Most introductions to hypothesis testing are targeted at non-mathematicians. This short post aims to be a precise introduction to the subject for mathematicians.

*Remark*. While the presentation may differ, some of the notation in this article is from L. Wasserman’s *All of Statistics: a Concise Course in Statistical Inference*.
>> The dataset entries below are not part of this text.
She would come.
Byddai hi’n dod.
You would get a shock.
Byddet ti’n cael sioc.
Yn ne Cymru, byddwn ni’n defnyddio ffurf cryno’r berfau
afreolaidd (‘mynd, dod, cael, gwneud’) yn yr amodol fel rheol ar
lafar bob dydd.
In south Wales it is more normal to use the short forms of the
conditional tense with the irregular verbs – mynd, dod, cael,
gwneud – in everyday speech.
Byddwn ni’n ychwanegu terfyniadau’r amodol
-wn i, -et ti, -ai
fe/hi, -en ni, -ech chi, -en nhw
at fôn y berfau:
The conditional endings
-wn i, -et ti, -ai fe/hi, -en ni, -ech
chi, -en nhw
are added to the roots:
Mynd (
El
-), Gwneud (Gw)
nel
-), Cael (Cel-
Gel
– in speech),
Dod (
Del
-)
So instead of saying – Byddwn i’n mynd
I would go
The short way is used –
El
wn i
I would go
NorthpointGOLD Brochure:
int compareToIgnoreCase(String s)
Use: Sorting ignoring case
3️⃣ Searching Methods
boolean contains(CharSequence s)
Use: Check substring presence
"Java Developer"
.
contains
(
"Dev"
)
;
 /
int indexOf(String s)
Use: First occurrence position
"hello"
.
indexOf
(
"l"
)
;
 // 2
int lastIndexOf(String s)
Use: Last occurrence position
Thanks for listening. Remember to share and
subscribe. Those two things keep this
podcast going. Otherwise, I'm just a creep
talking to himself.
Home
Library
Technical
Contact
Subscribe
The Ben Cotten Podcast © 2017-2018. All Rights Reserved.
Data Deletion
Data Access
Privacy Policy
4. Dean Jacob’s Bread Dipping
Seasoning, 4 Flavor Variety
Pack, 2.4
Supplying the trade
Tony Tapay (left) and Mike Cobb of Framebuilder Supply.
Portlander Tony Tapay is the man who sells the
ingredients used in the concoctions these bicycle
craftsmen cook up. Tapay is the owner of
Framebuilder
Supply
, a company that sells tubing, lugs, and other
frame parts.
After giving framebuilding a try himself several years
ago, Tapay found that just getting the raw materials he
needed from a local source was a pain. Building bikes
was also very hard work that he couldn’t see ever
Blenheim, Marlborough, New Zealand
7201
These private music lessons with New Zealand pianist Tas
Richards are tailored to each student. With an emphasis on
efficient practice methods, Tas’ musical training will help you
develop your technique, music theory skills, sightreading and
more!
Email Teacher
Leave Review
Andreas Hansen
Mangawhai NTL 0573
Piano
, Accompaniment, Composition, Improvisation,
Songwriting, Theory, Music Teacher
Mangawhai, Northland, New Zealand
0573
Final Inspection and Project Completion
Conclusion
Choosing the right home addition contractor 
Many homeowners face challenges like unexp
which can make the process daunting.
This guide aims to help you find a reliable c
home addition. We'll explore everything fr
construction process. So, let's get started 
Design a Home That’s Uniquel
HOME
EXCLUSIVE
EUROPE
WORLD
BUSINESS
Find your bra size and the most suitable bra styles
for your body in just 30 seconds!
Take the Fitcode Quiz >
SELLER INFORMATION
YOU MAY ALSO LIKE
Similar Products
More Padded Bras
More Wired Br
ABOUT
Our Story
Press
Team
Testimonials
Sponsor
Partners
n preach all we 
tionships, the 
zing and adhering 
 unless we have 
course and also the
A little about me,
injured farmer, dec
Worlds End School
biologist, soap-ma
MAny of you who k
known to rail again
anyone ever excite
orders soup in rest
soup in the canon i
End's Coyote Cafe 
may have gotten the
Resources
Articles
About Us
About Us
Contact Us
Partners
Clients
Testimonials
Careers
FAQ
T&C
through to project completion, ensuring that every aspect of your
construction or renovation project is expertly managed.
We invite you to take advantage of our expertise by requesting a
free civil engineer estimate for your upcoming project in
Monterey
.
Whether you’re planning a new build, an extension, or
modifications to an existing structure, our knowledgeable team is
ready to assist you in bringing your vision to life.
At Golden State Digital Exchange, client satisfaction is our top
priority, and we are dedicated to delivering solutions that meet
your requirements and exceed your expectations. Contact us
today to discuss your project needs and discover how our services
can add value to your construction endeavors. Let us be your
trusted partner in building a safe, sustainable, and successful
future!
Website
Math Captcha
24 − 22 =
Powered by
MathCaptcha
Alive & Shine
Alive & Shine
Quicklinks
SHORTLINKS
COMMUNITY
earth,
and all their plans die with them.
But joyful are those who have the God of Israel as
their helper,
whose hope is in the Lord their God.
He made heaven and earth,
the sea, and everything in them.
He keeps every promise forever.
Consider a parametric model with parameter set $\Theta$. The model generates realizations $X_1, \ldots, X_n$.

**Example (Coin Flip).**
*We are given a coin.
The coin has probability $\theta$ in $\Theta \equiv [0, 1]$ of showing heads.
We flip the coin $n$ times and record $X_i = 1$ if the $i$-th flip is heads and $0$ otherwise.*

Throughout this article, we use the above coin flip model to illustrate the ideas.

In hypothesis testing, we start with a *hypothesis* (also called the *null hypothesis*).
Specifying a null hypothesis is equivalent to picking some nonempty subset $\Theta_0$ of the parameter set $\Theta$.
Precisely, the null hypothesis is the assumption that realizations are being generated by the model parameterized by some $\theta$ in $\Theta_0$.

**Example (Coin Flip).**
*Our hypothesis is $\Theta_0 \equiv \{ 1 / 2 \}$.
That is, we hypothesize that the coin is fair.*

For brevity, let $X \equiv (X_1, \ldots, X_n)$.
To specify when the null hypothesis is rejected, we define a *rejection function* $R$ such that $R(X)$ is an indicator random variable whose unit value corresponds to rejection.

**Example (Coin Flip).**
*Let
\begin{equation}
R(x_1, \ldots, x_n)
= \left[
\left| \frac{x_1 + \cdots + x_n}{n} - \frac{1}{2} \right| \geq \epsilon
\right]
\end{equation}
where $[\cdot]$ is the Iverson bracket.
This corresponds to rejecting the null hypothesis whenever we see “significantly” more heads than tails (or vice versa). Our notion of significance is controlled by $\epsilon$.*

Note that nothing stops us from making a bad test. For example, taking $\epsilon = 0$ in the above example yields a test that always rejects. Conversely, taking $\epsilon > 1/2$ yields a test that never rejects.

**Definition (Power).**
*The power
\begin{equation}
\operatorname{Power}(\theta, R)
\equiv \mathbb{P}_\theta \{ R(X) = 1 \}
\end{equation}
gives the probability of rejection assuming that the true model parameter is $\theta$.*

**Example (Coin Flip).**
*Let $F_\theta$ denote the CDF of a binomial distribution with $n$ trials and success probability $\theta$.
Let $S \equiv X_1 + \cdots + X_n$.
Then, assuming $\epsilon$ is positive,
\begin{equation}
\operatorname{Power}(\theta,R)
= 1 - \mathbb{P}_{\theta}\{\left|S/n-1/2\right| < \epsilon\}
= 1 - \mathbb{P}_{\theta}\{n/2-\epsilon n < S < n/2+\epsilon n\}
= 1 - F_\theta(\left(n/2+\epsilon n\right)-) + F_\theta(n/2-\epsilon n)
\end{equation}
where $F(x-) = \lim_{y \uparrow x} F(y)$ is a left-hand limit.*

**Definition (Size).**
*The size of a test
\begin{equation}
\operatorname{Size}(R) \equiv \sup_{\theta \in \Theta_0} \operatorname{Power}(\theta, R)
\end{equation}
gives, assuming that the null hypothesis is true, the “worst-case” probability of rejection.*

Rejecting the null hypothesis errenously is called a *type I error* (see the table below).
The size puts an upper bound on making a type I error.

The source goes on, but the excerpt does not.